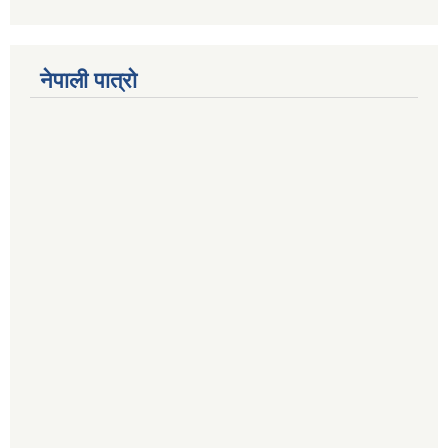
नेपाली पात्रो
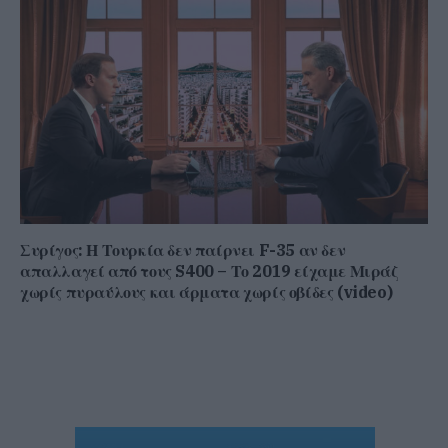
Συρίγος: Η Τουρκία δεν παίρνει F-35 αν δεν
απαλλαγεί από τους S400 – Το 2019 είχαμε Μιράζ
χωρίς πυραύλους και άρματα χωρίς οβίδες (video)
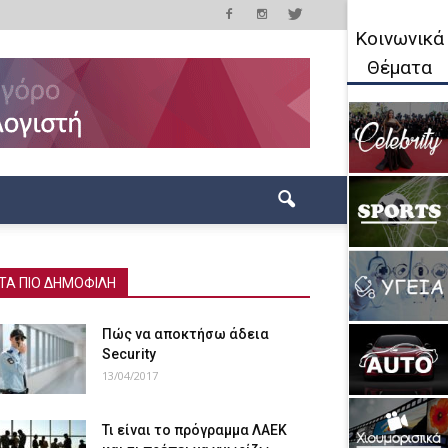
Κοινωνικά
Θέματα
ΤΑ ΠΙΟ ΔΗΜΟΦΙΛΗ
Πώς να αποκτήσω άδεια
Security
13/04/2017
Τι είναι το πρόγραμμα ΛΑΕΚ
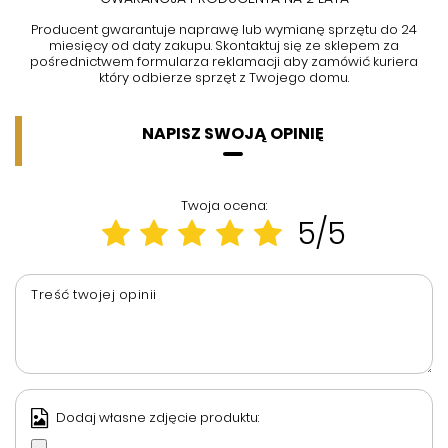
Producent gwarantuje naprawę lub wymianę sprzętu do 24
miesięcy od daty zakupu. Skontaktuj się ze sklepem za
pośrednictwem formularza reklamacji aby
zamówić kuriera
który odbierze sprzęt z Twojego domu.
NAPISZ SWOJĄ OPINIĘ
Twoja ocena:
5/5
Treść twojej opinii
Dodaj własne zdjęcie produktu:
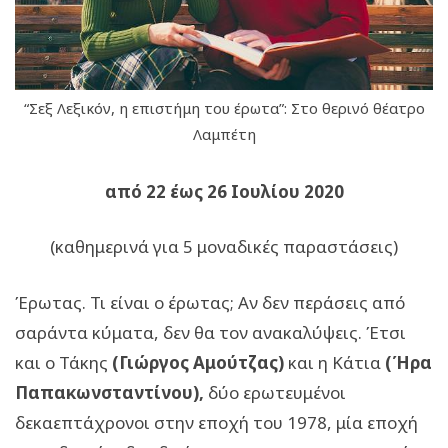
“Σεξ Λεξικόν, η επιστήμη του έρωτα”: Στο θερινό θέατρο
Λαμπέτη
από 22 έως 26 Ιουλίου 2020
(καθημερινά για 5 μοναδικές παραστάσεις)
Έρωτας. Τι είναι ο έρωτας; Αν δεν περάσεις από
σαράντα κύματα, δεν θα τον ανακαλύψεις. Έτσι
και ο Τάκης
(Γιώργος Αμούτζας)
και η Κάτια
(Ήρα
Παπακωνσταντίνου),
δύο ερωτευμένοι
δεκαεπτάχρονοι στην εποχή του 1978, μία εποχή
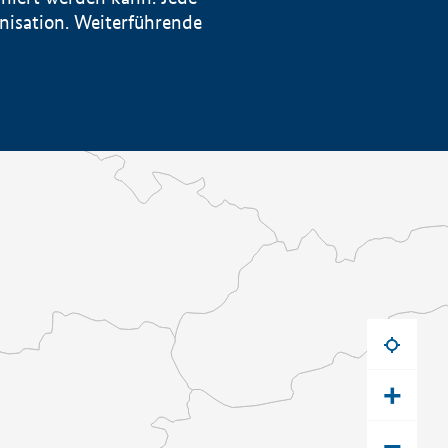
anisation. Weiterführende
+
−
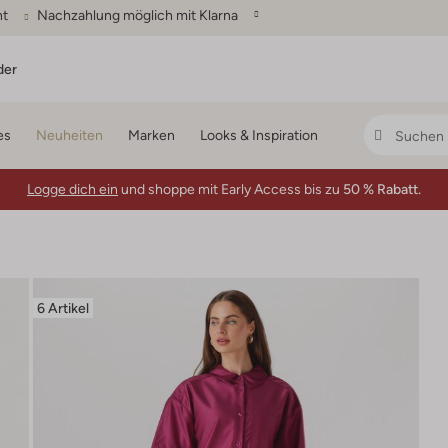
ht
Nachzahlung möglich mit Klarna
der
es
Neuheiten
Marken
Looks & Inspiration
Logge dich ein
und shoppe mit Early Access bis zu
50 % Rabatt.
6 Artikel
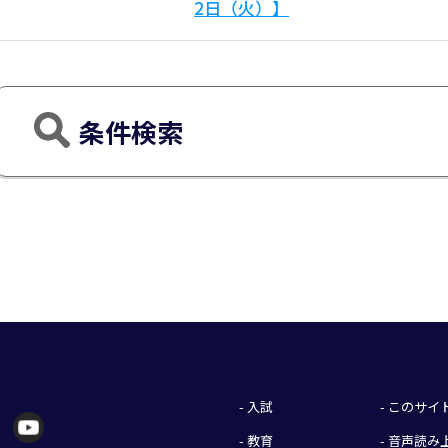
2日（火）】
条件検索
- 入試
- このサ
- 教育
- 音声読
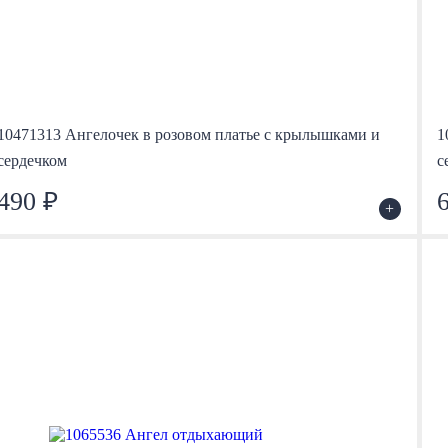
10471313 Ангелочек в розовом платье с крылышками и
1
сердечком
с
490 ₽
+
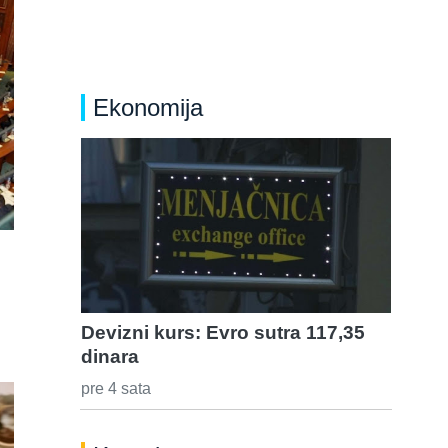
Ekonomija
Devizni kurs: Evro sutra 117,35
dinara
pre 4 sata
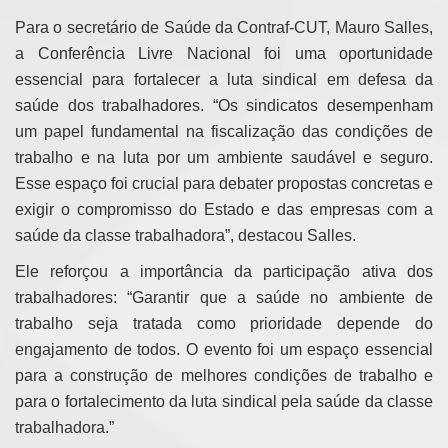
Para o secretário de Saúde da Contraf-CUT, Mauro Salles,
a Conferência Livre Nacional foi uma oportunidade
essencial para fortalecer a luta sindical em defesa da
saúde dos trabalhadores. “Os sindicatos desempenham
um papel fundamental na fiscalização das condições de
trabalho e na luta por um ambiente saudável e seguro.
Esse espaço foi crucial para debater propostas concretas e
exigir o compromisso do Estado e das empresas com a
saúde da classe trabalhadora”, destacou Salles.
Ele reforçou a importância da participação ativa dos
trabalhadores: “Garantir que a saúde no ambiente de
trabalho seja tratada como prioridade depende do
engajamento de todos. O evento foi um espaço essencial
para a construção de melhores condições de trabalho e
para o fortalecimento da luta sindical pela saúde da classe
trabalhadora.”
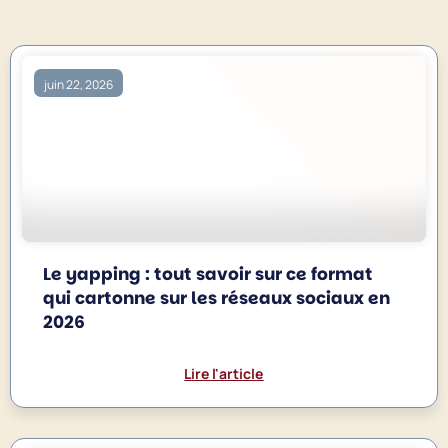
juin 22, 2026
Le yapping : tout savoir sur ce format
qui cartonne sur les réseaux sociaux en
2026
Lire l'article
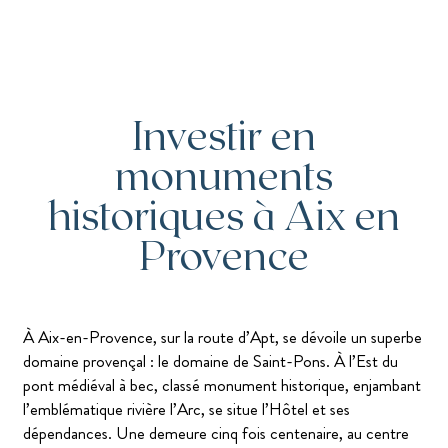
Investir en
monuments
historiques à Aix en
Provence
À Aix-en-Provence, sur la route d’Apt, se dévoile un superbe
domaine provençal : le domaine de Saint-Pons. À l’Est du
pont médiéval à bec, classé monument historique, enjambant
l’emblématique rivière l’Arc, se situe l’Hôtel et ses
dépendances. Une demeure cinq fois centenaire, au centre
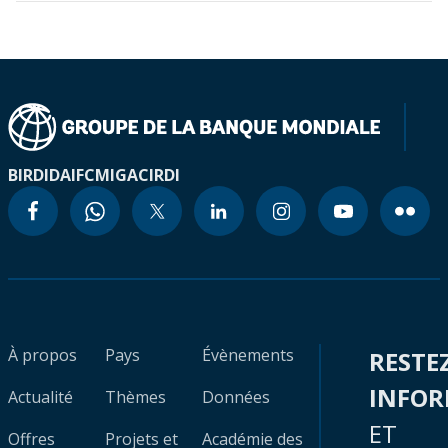
BIRD
IDA
IFC
MIGA
CIRDI
À propos
Pays
Évènements
RESTE
INFO
Actualité
Thèmes
Données
ET
Offres
Projets et
Académie des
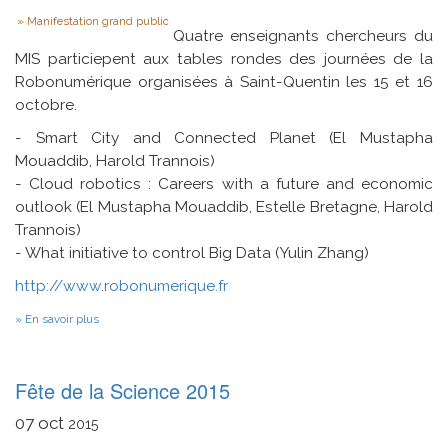
Type
Manifestation grand public
Quatre enseignants chercheurs du
MIS particiepent aux tables rondes des journées de la
Robonumérique organisées à Saint-Quentin les 15 et 16
octobre.
- Smart City and Connected Planet (El Mustapha
Mouaddib, Harold Trannois)
- Cloud robotics : Careers with a future and economic
outlook (El Mustapha Mouaddib, Estelle Bretagne, Harold
Trannois)
- What initiative to control Big Data (Yulin Zhang)
http://www.robonumerique.fr
sur
En savoir plus
Robonumérique
Fête de la Science 2015
07
oct
2015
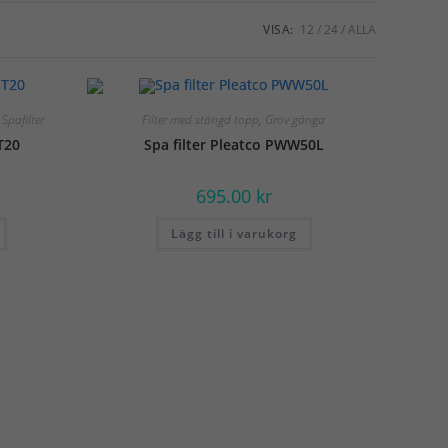
VISA:
12
24
ALLA
,
Spafilter
Filter med stängd topp
,
Grov gänga
T20
Spa filter Pleatco PWW50L
695.00
kr
Lägg till i varukorg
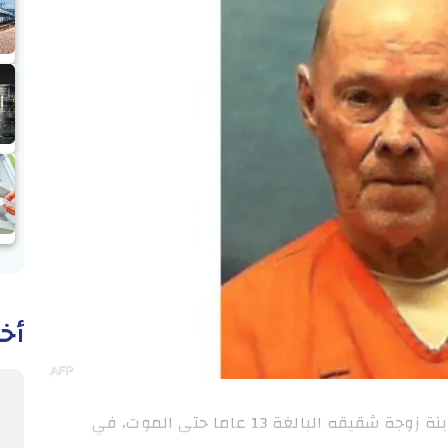
أخب
عالمية: أدين بجريمة اغتصاب وضرب وخنق ابنة زوجة شقيقه البالغة 13 عاما حتى الموت، في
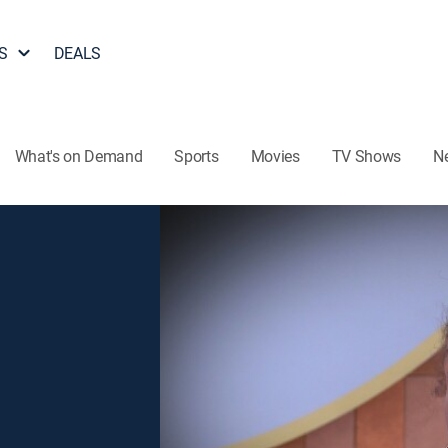
S
DEALS
What's on Demand
Sports
Movies
TV Shows
N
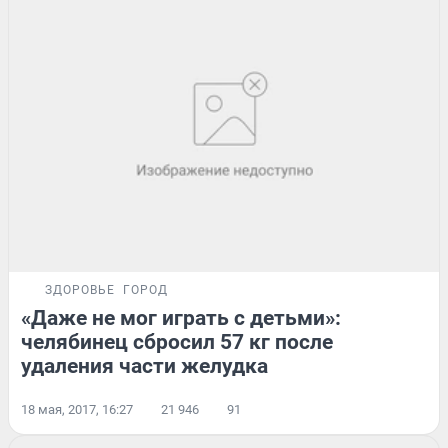
ЗДОРОВЬЕ
ГОРОД
«Даже не мог играть с детьми»:
челябинец сбросил 57 кг после
удаления части желудка
18 мая, 2017, 16:27
21 946
91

# # #

TASK TO CARRY OUT
Leave the images out. Set down all of the material above exactly.

RESULT
नेपाली पात्रो
Συρίγος: Η Τουρκία δεν παίρνει F-35 αν δεν
απαλλαγεί από τους S400 – Το 2019 είχαμε Μιράζ
χωρίς πυραύλους και άρματα χωρίς οβίδες (video)
Κοινωνικά
Θέματα
ΤΑ ΠΙΟ ΔΗΜΟΦΙΛΗ
Πώς να αποκτήσω άδεια
Security
13/04/2017
Τι είναι το πρόγραμμα ΛΑΕΚ
Producent gwarantuje naprawę lub wymianę sprzętu do 24
miesięcy od daty zakupu. Skontaktuj się ze sklepem za
pośrednictwem formularza reklamacji aby
zamówić kuriera
który odbierze sprzęt z Twojego domu.
NAPISZ SWOJĄ OPINIĘ
Twoja ocena:
5/5
Treść twojej opinii
Dodaj własne zdjęcie produktu:
“Σεξ Λεξικόν, η επιστήμη του έρωτα”: Στο θερινό θέατρο
Λαμπέτη
από 22 έως 26 Ιουλίου 2020
(καθημερινά για 5 μοναδικές παραστάσεις)
Έρωτας. Τι είναι ο έρωτας; Αν δεν περάσεις από
σαράντα κύματα, δεν θα τον ανακαλύψεις. Έτσι
και ο Τάκης
(Γιώργος Αμούτζας)
και η Κάτια
(Ήρα
Παπακωνσταντίνου),
δύο ερωτευμένοι
δεκαεπτάχρονοι στην εποχή του 1978, μία εποχή
anisation. Weiterführende
+
−
ht
Nachzahlung möglich mit Klarna
der
es
Neuheiten
Marken
Looks & Inspiration
Logge dich ein
und shoppe mit Early Access bis zu
50 % Rabatt.
6 Artikel
2日（火）】
条件検索
- 入試
- このサ
- 教育
- 音声読
10471313 Ангелочек в розовом платье с крылышками и
1
сердечком
с
490 ₽
+
Ekonomija
Devizni kurs: Evro sutra 117,35
dinara
pre 4 sata
Para o secretário de Saúde da Contraf-CUT, Mauro Salles,
a Conferência Livre Nacional foi uma oportunidade
essencial para fortalecer a luta sindical em defesa da
saúde dos trabalhadores. “Os sindicatos desempenham
um papel fundamental na fiscalização das condições de
trabalho e na luta por um ambiente saudável e seguro.
Esse espaço foi crucial para debater propostas concretas e
exigir o compromisso do Estado e das empresas com a
saúde da classe trabalhadora”, destacou Salles.
Ele reforçou a importância da participação ativa dos
trabalhadores: “Garantir que a saúde no ambiente de
trabalho seja tratada como prioridade depende do
engajamento de todos. O evento foi um espaço essencial
para a construção de melhores condições de trabalho e
para o fortalecimento da luta sindical pela saúde da classe
trabalhadora.”
juin 22, 2026
Le yapping : tout savoir sur ce format
qui cartonne sur les réseaux sociaux en
2026
Lire l'article
Investir en
monuments
historiques à Aix en
Provence
À Aix-en-Provence, sur la route d’Apt, se dévoile un superbe
domaine provençal : le domaine de Saint-Pons. À l’Est du
pont médiéval à bec, classé monument historique, enjambant
l’emblématique rivière l’Arc, se situe l’Hôtel et ses
dépendances. Une demeure cinq fois centenaire, au centre
BIRD
IDA
IFC
MIGA
CIRDI
À propos
Pays
Évènements
RESTE
INFO
Actualité
Thèmes
Données
ET
Offres
Projets et
Académie des
Type
Manifestation grand public
Quatre enseignants chercheurs du
MIS particiepent aux tables rondes des journées de la
Robonumérique organisées à Saint-Quentin les 15 et 16
octobre.
- Smart City and Connected Planet (El Mustapha
Mouaddib, Harold Trannois)
- Cloud robotics : Careers with a future and economic
outlook (El Mustapha Mouaddib, Estelle Bretagne, Harold
Trannois)
- What initiative to control Big Data (Yulin Zhang)
http://www.robonumerique.fr
sur
En savoir plus
Robonumérique
Fête de la Science 2015
07
oct
2015
VISA:
12
24
ALLA
,
Spafilter
Filter med stängd topp
,
Grov gänga
T20
Spa filter Pleatco PWW50L
695.00
kr
Lägg till i varukorg
أخب
عالمية: أدين بجريمة اغتصاب وضرب وخنق ابنة زوجة شقيقه البالغة 13 عاما حتى الموت، في
S
DEALS
What's on Demand
Sports
Movies
TV Shows
N
ЗДОРОВЬЕ
ГОРОД
«Даже не мог играть с детьми»:
челябинец сбросил 57 кг после
удаления части желудка
18 мая, 2017, 16:27
21 946
91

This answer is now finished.